> **Exercise objective**:
From the first line of the entries down to the line with "Hilfe für Burkina Faso", write out every line exactly; that last line counts, but pictures do not.

________

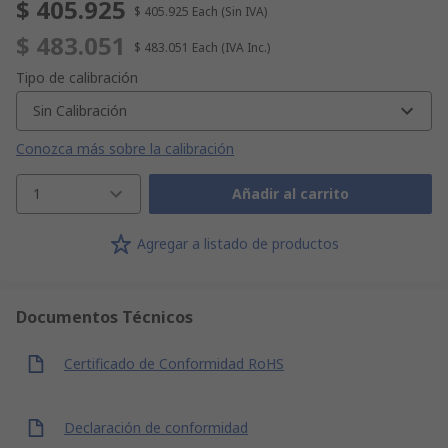
$ 405.925
$ 405.925
Each
(Sin IVA)
$ 483.051
$ 483.051
Each
(IVA Inc.)
Tipo de calibración
Sin Calibración
Conozca más sobre la calibración
1
Añadir al carrito
Agregar a listado de productos
Documentos Técnicos
Certificado de Conformidad RoHS
Declaración de conformidad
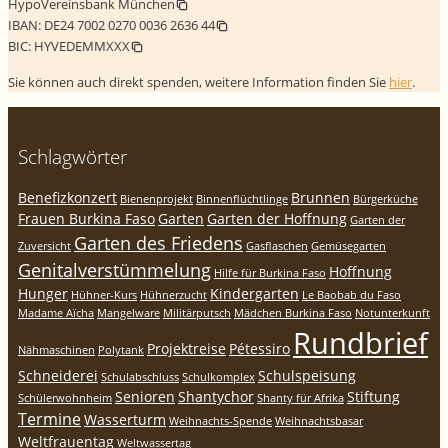
HypoVereinsbank München
IBAN:
DE24 7002 0270 0036 2636 44
BIC:
HYVEDEMMXXX
Sie können auch direkt spenden, weitere Information finden Sie
hier
.
Schlagwörter
Benefizkonzert
Brunnen
Bienenprojekt
Binnenflüchtlinge
Bürgerküche
Frauen Burkina Faso
Garten
Garten der Hoffnung
Garten der
Garten des Friedens
Zuversicht
Gasflaschen
Gemüsegarten
Genitalverstümmelung
Hoffnung
Hilfe für Burkina Faso
Hunger
Kindergarten
Hühner-Kurs
Hühnerzucht
Le Baobab du Faso
Madame Aïcha
Mangelware
Militärputsch
Mädchen Burkina Faso
Notunterkunft
Rundbrief
Projektreise
Pétessiro
Nähmaschinen
Polytank
Schneiderei
Schulspeisung
Schulabschluss
Schulkomplex
Senioren
Shantychor
Stiftung
Schülerwohnheim
Shanty für Afrika
Termine
Wasserturm
Weihnachts-Spende
Weihnachtsbasar
Weltfrauentag
Weltwassertag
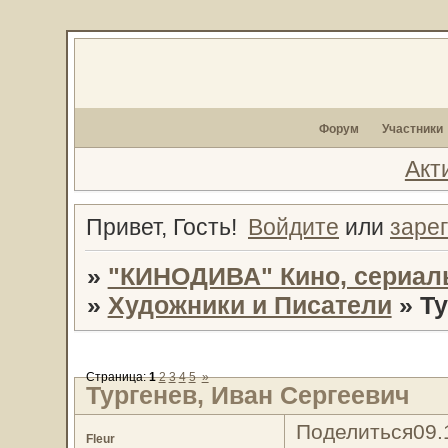
Форум
Участники
Акт
Привет, Гость!
Войдите
или
заре
»
"КИНОДИВА" Кино, сериал
»
Художники и Писатели
»
Ту
Страница:
1
2
3
4
5
»
Тургенев, Иван Сергеевич
Поделиться
09.
Fleur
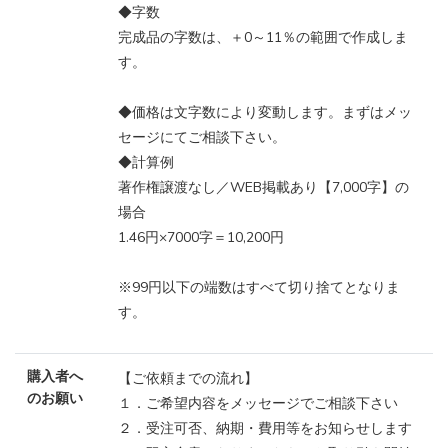
◆字数
完成品の字数は、＋0～11％の範囲で作成しま
す。
◆価格は文字数により変動します。まずはメッ
セージにてご相談下さい。
◆計算例
著作権譲渡なし／WEB掲載あり【7,000字】の
場合
1.46円×7000字＝10,200円
※99円以下の端数はすべて切り捨てとなりま
す。
購入者へ
【ご依頼までの流れ】
のお願い
１．ご希望内容をメッセージでご相談下さい
２．受注可否、納期・費用等をお知らせします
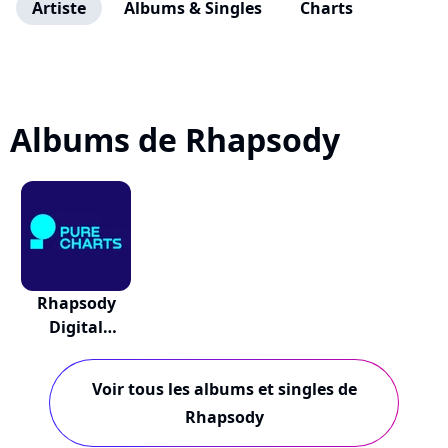
Artiste
Albums & Singles
Charts
Albums de Rhapsody
Rhapsody
Digital
Collector's Box
Voir tous les albums et singles de
Rhapsody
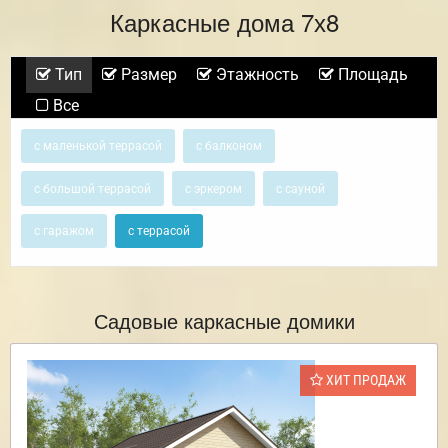
Каркасные дома 7х8
Тип
Размер
Этажность
Площадь
Все
с маленькой террасой
с балконом
с большой террасой
с эркером
с сауной
с гаражом
с террасой
Садовые каркасные домики
ХИТ ПРОДАЖ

________

> **Completed task**:
$ 405.925
$ 405.925
Each
(Sin IVA)
$ 483.051
$ 483.051
Each
(IVA Inc.)
Tipo de calibración
Sin Calibración
Conozca más sobre la calibración
1
Añadir al carrito
Agregar a listado de productos
Documentos Técnicos
Certificado de Conformidad RoHS
Declaración de conformidad
HypoVereinsbank München
IBAN:
DE24 7002 0270 0036 2636 44
BIC:
HYVEDEMMXXX
Sie können auch direkt spenden, weitere Information finden Sie
hier
.
Schlagwörter
Benefizkonzert
Brunnen
Bienenprojekt
Binnenflüchtlinge
Bürgerküche
Frauen Burkina Faso
Garten
Garten der Hoffnung
Garten der
Garten des Friedens
Zuversicht
Gasflaschen
Gemüsegarten
Genitalverstümmelung
Hoffnung
Hilfe für Burkina Faso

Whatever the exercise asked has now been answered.